= Problem statement =
Looking at the entries below, state how many lines contain the word "einer". Give the number alone.

= Stored dataset items =
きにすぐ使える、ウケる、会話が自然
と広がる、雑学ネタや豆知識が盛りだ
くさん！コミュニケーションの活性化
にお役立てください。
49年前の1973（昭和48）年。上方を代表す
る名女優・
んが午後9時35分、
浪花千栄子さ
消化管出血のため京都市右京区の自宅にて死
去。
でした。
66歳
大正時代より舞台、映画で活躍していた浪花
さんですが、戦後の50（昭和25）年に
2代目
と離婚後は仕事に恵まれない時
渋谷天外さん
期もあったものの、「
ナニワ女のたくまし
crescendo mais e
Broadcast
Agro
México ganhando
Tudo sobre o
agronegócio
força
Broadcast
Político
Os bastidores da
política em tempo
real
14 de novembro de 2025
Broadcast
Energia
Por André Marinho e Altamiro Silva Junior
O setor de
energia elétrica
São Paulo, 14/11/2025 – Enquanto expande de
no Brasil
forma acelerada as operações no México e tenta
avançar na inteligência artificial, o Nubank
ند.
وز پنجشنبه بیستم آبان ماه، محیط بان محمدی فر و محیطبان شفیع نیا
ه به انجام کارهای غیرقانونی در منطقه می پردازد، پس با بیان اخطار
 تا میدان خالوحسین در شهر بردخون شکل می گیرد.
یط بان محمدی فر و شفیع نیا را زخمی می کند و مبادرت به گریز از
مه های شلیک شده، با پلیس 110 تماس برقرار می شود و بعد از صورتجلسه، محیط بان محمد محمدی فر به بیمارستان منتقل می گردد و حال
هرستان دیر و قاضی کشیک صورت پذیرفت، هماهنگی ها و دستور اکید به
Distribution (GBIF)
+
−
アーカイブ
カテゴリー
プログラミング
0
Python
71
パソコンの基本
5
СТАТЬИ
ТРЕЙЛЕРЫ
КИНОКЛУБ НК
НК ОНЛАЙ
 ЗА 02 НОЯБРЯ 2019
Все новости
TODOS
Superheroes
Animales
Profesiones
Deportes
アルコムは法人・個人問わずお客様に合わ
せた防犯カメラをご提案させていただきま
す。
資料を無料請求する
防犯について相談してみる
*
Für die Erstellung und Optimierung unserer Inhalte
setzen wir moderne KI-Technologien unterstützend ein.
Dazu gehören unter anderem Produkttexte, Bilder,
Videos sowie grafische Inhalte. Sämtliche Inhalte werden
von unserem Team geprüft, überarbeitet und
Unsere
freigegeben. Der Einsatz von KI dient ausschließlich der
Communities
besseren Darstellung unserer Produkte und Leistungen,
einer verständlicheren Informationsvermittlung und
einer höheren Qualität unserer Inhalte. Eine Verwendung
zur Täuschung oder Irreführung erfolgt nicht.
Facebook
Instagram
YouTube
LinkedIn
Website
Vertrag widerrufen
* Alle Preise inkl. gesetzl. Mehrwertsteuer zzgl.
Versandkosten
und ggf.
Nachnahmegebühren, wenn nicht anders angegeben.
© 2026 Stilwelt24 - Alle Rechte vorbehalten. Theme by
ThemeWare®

...

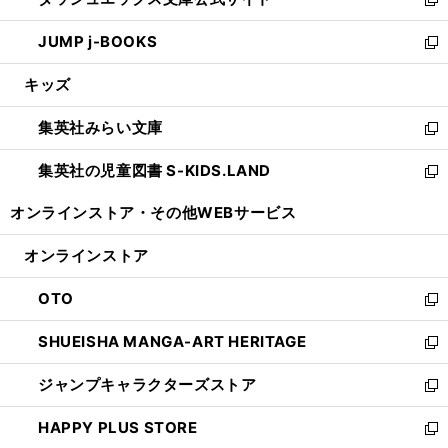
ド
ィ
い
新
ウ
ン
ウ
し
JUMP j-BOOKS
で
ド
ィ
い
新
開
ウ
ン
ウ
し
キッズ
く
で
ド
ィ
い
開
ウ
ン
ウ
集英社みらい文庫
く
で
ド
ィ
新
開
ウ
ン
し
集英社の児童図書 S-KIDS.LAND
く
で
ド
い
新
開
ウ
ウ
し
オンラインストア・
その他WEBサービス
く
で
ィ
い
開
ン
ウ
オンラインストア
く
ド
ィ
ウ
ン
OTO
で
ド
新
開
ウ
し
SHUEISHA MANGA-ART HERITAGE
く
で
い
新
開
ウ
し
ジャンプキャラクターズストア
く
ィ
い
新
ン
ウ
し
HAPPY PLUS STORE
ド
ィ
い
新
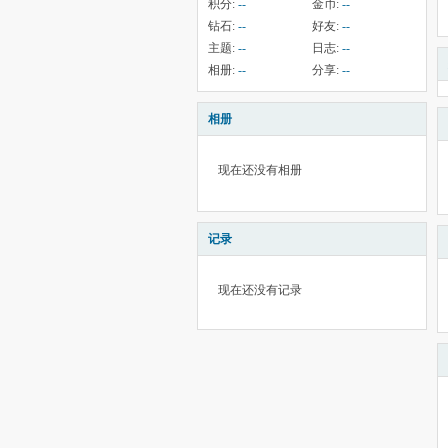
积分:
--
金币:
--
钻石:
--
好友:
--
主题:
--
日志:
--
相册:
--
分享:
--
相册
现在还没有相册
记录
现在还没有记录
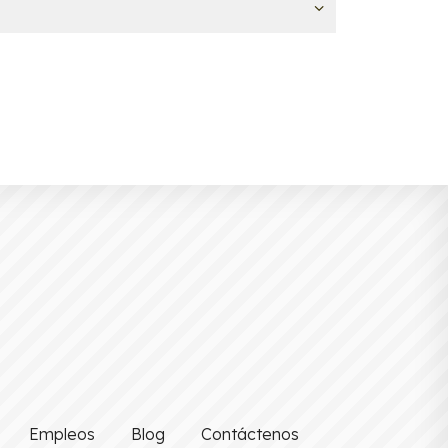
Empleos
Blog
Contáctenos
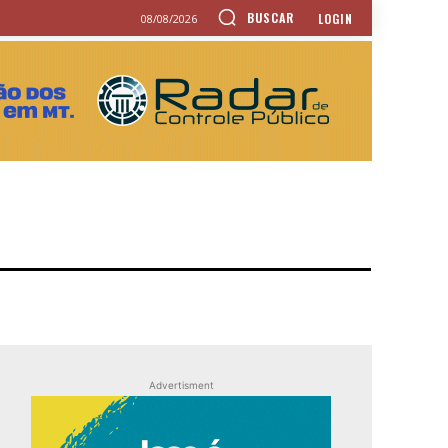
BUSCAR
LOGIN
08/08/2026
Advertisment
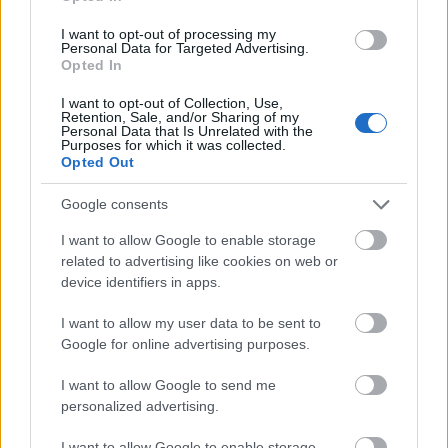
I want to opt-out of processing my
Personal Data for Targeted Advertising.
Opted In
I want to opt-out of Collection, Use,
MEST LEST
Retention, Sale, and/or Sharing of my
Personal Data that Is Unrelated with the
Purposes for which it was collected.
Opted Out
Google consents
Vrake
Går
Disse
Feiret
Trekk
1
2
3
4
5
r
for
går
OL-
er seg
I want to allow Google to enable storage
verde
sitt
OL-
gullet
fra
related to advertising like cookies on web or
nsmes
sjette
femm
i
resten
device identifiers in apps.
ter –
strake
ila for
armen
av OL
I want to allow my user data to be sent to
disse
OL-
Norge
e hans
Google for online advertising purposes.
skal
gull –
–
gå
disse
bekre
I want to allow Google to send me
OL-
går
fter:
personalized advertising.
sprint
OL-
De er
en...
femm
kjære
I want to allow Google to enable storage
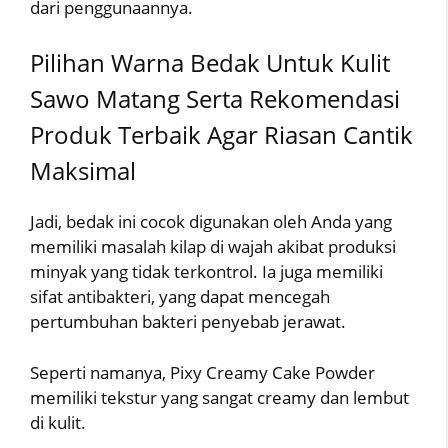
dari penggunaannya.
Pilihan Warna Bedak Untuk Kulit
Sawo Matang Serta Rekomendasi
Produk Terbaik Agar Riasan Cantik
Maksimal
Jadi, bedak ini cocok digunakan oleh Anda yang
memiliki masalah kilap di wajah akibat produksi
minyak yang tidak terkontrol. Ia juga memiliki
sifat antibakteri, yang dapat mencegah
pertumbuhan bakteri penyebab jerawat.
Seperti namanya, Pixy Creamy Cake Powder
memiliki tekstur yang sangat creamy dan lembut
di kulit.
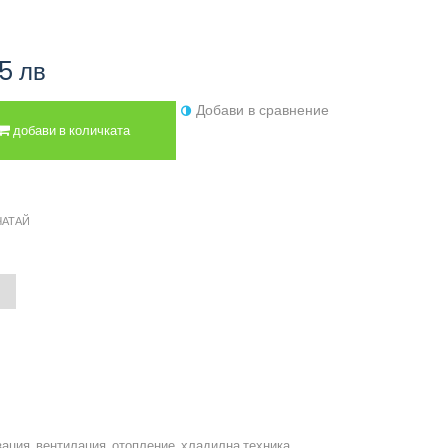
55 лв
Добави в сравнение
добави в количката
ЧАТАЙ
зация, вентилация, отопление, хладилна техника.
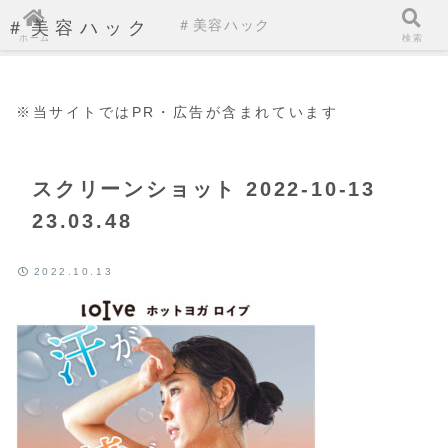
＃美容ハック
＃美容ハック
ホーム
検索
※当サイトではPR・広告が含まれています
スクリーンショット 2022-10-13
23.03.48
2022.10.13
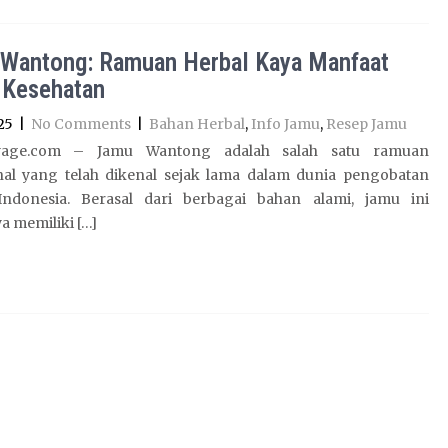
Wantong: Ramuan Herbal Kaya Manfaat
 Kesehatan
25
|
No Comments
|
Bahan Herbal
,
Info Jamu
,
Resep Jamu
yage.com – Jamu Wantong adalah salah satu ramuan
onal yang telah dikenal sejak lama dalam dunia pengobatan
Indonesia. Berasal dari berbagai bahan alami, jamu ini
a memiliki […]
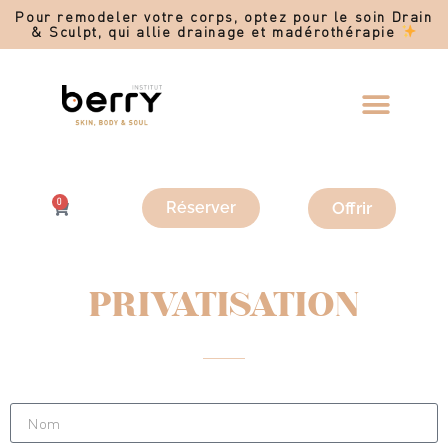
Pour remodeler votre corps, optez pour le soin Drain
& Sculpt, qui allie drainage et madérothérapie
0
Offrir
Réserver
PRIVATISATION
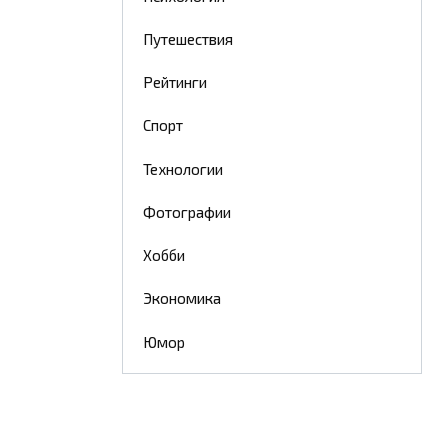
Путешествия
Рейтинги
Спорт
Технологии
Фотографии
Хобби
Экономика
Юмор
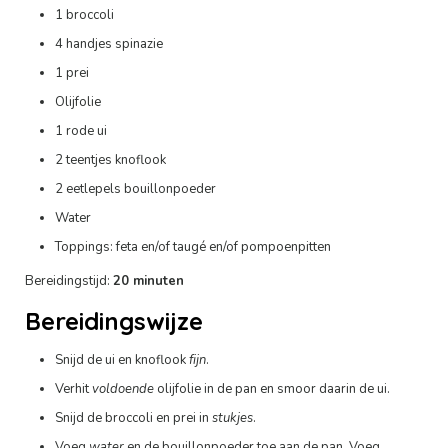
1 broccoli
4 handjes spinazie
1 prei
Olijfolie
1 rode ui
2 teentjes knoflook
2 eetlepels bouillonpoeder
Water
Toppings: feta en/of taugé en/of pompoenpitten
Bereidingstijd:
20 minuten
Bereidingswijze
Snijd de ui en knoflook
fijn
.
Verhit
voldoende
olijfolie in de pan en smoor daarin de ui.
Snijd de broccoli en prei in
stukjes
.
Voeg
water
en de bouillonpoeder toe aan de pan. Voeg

= Solution =
2